Okay, so now let's move a small black hole Y into this region, give the tidal forces time to spin it up (it can't stretch), and then move Y away again (at this point, we're firmly in the realm of science fiction, but there's no physics being violated, just engineering).
Once we've spun Y up, it now evaporates faster due to the Penrose process. Rinse and repeat. Or leave Y there to evaporate. Whichever you prefer.
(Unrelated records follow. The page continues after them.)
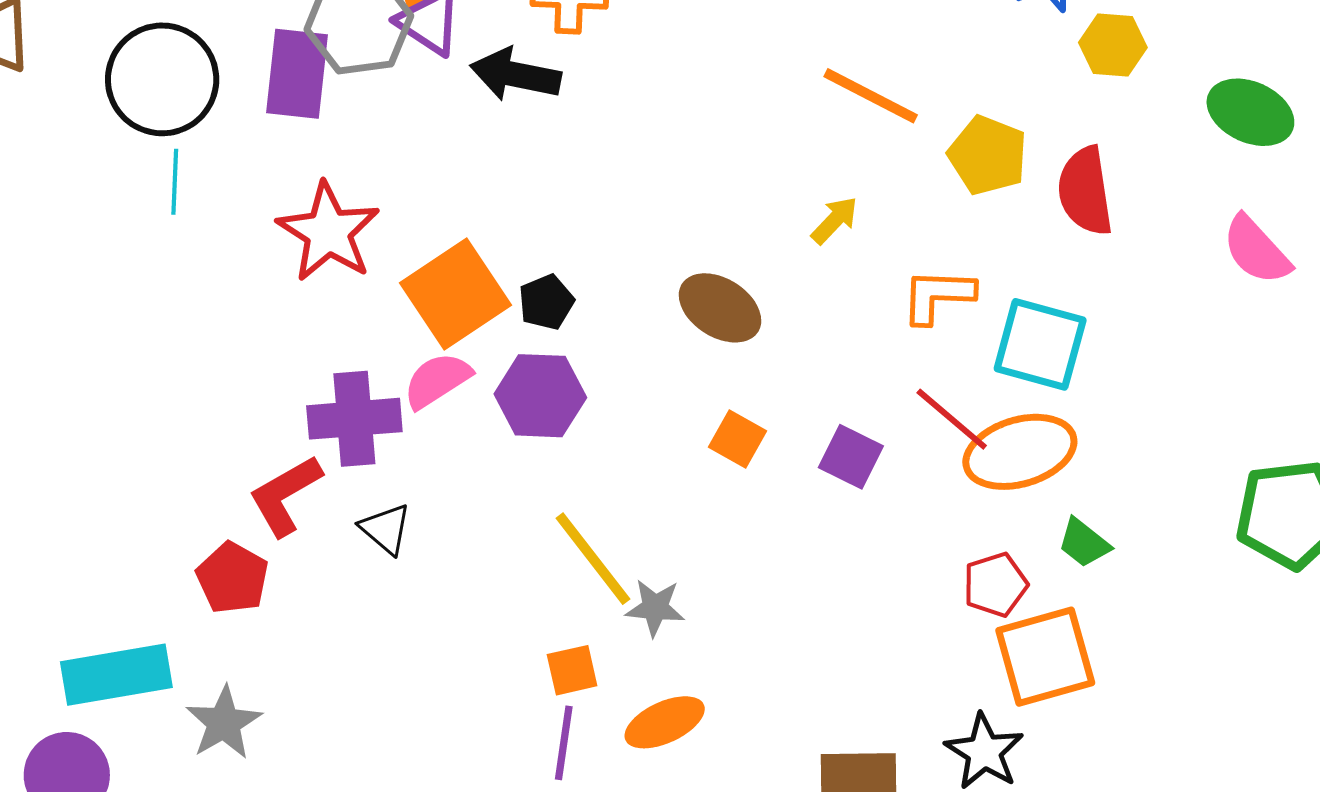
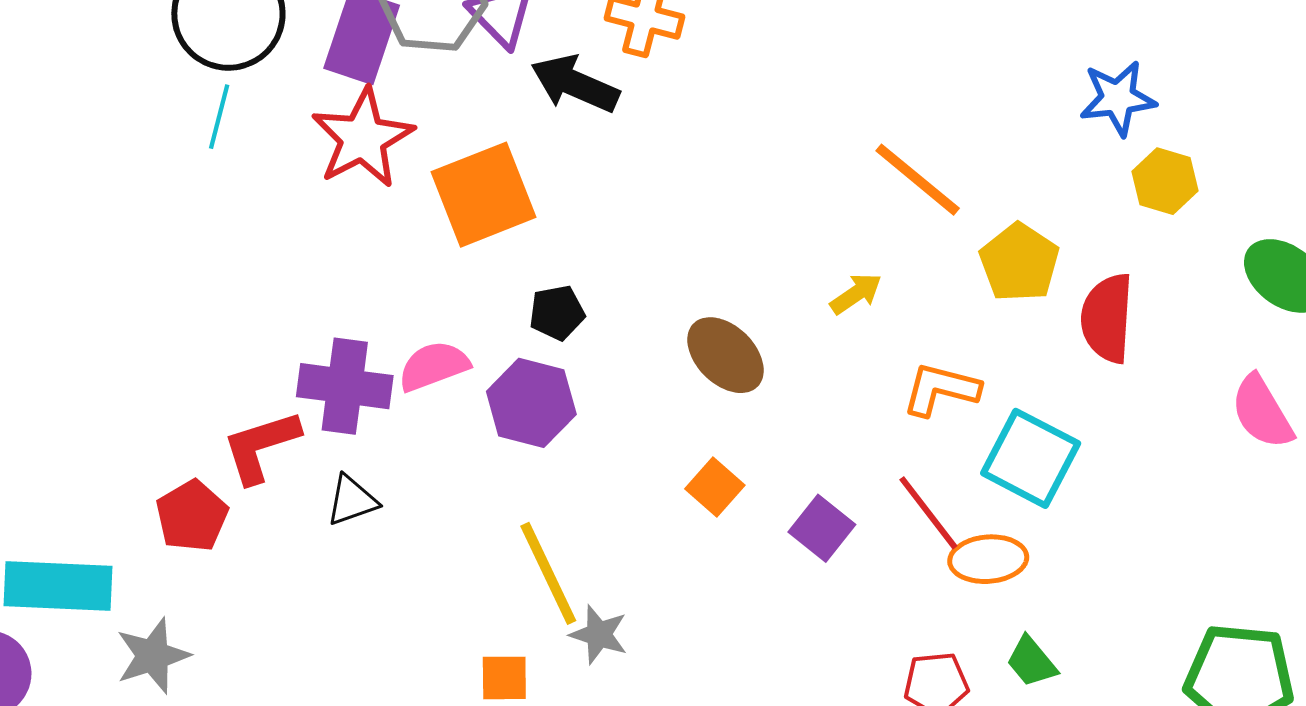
red star: (328, 232) -> (363, 138), moved
orange square: (456, 294) -> (484, 195), moved
orange ellipse: (1020, 452) -> (988, 559), size x0.7
black triangle: (386, 529) -> (352, 500), turned 48

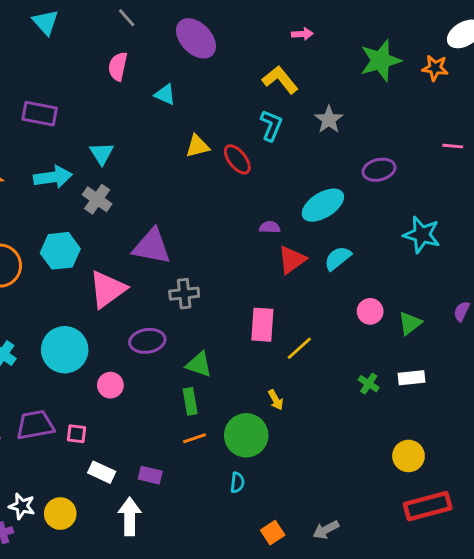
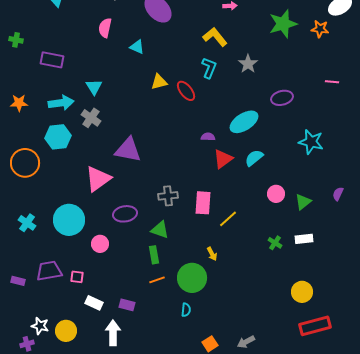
cyan hexagon: (60, 251) -> (58, 137), moved
gray cross: (184, 294) -> (168, 196), moved

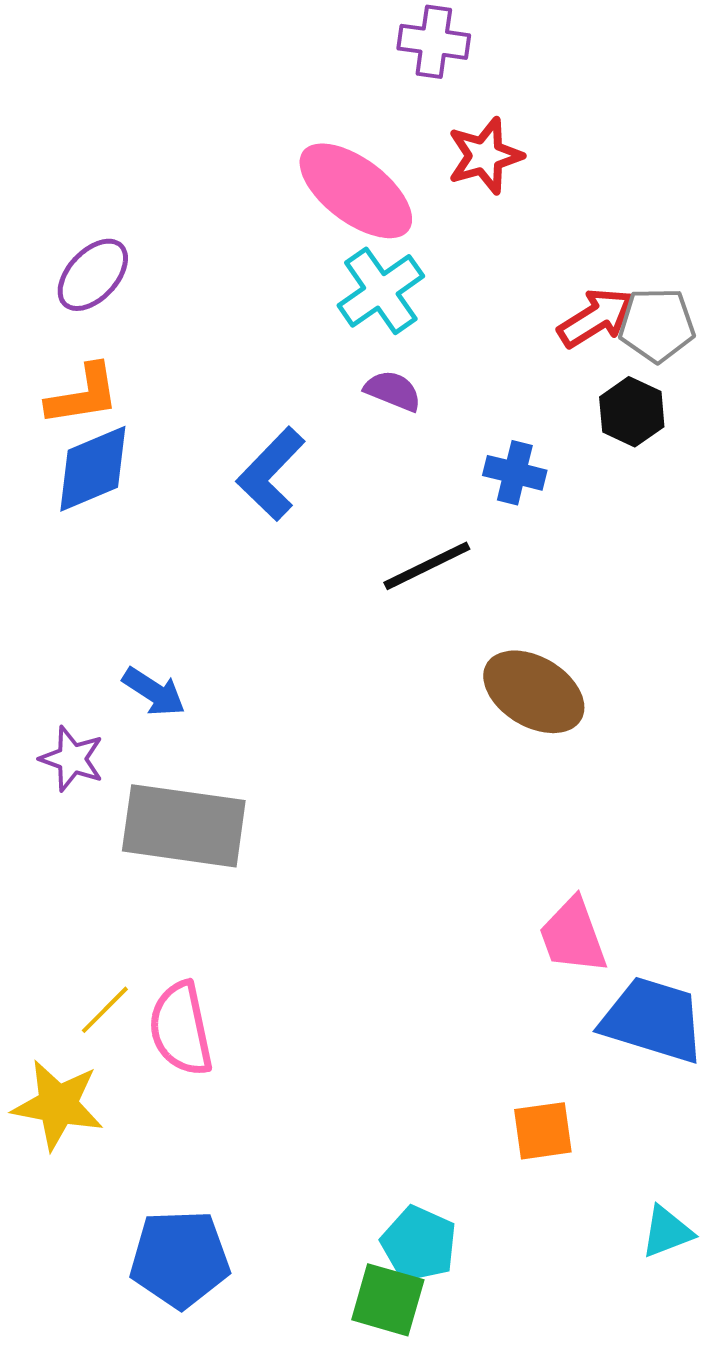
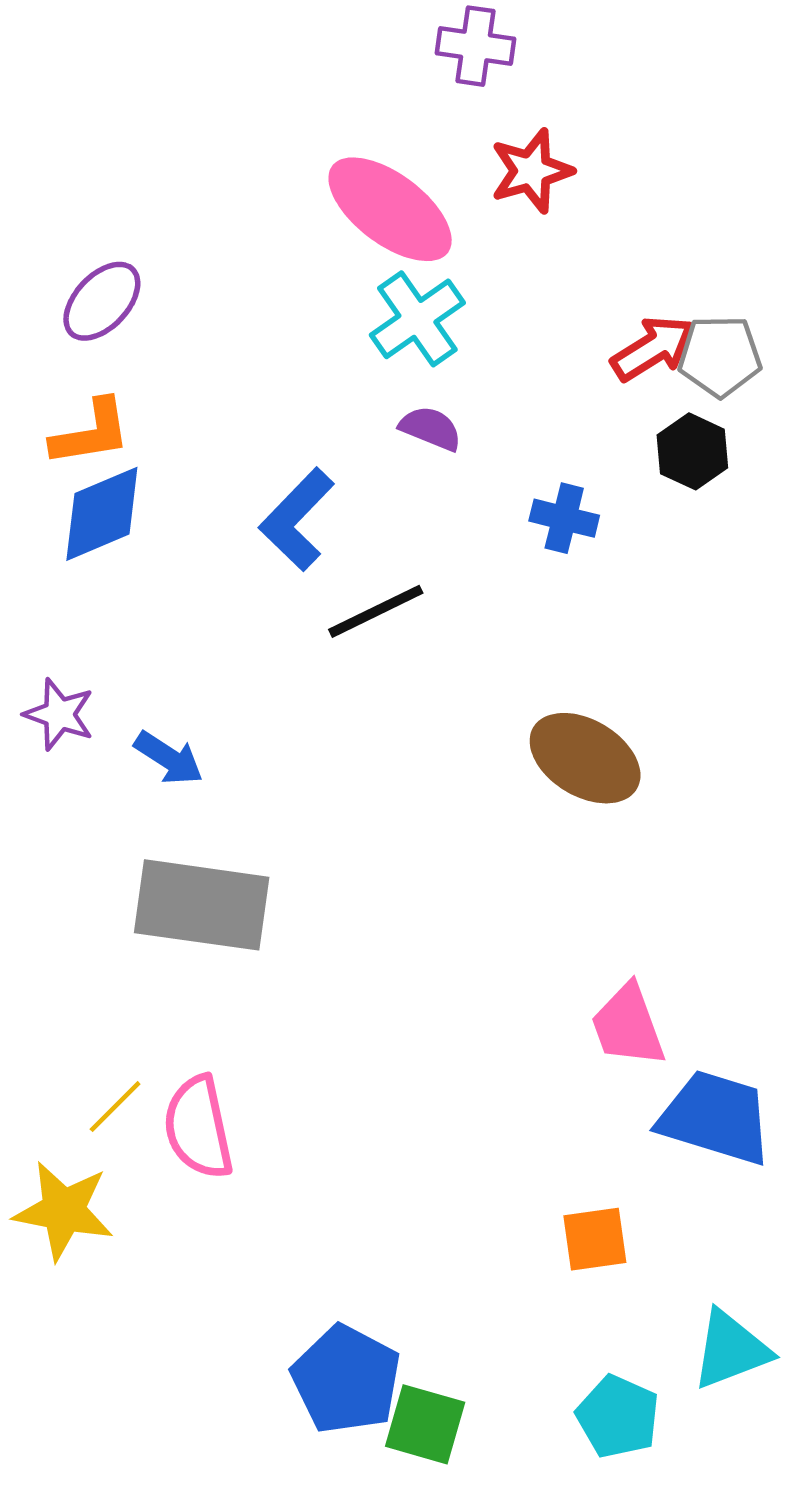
black line: (427, 566) -> (376, 611), moved
purple star: (72, 759) -> (59, 714), moved
cyan triangle: (667, 1232) -> (731, 1350), size x1.4
cyan pentagon: (419, 1244) -> (618, 1417), moved
blue pentagon: (180, 1259) -> (346, 1379), moved, turned 30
Let me be the first to point out that "in practice" (whatever that means in this realm) the increased radiation is vastly dwarfed by the energy that we put in which gets sucked into Y and makes it heavier. And my guess - but it's only a guess - is that you can't actually win here, even in theory. Some higher principle probably says that you have to make Y heavier by more than you gain from the spinning. But I've never seen such a principle. Basically, the aim is to make Y evaporate faster at the expense of X evaporating slower. Obviously entropy must increase, and that's the sum of the areas of the event horizons of X and Y combined, but so long as X gets bigger, I don't know of a fundamental principle which says that Y can't get smaller.
Please, someone disprove this nonsense :)
Edit: Maybe the extra spinning energy of Y makes it heavier by more than the amount that it loses through the Penrose process?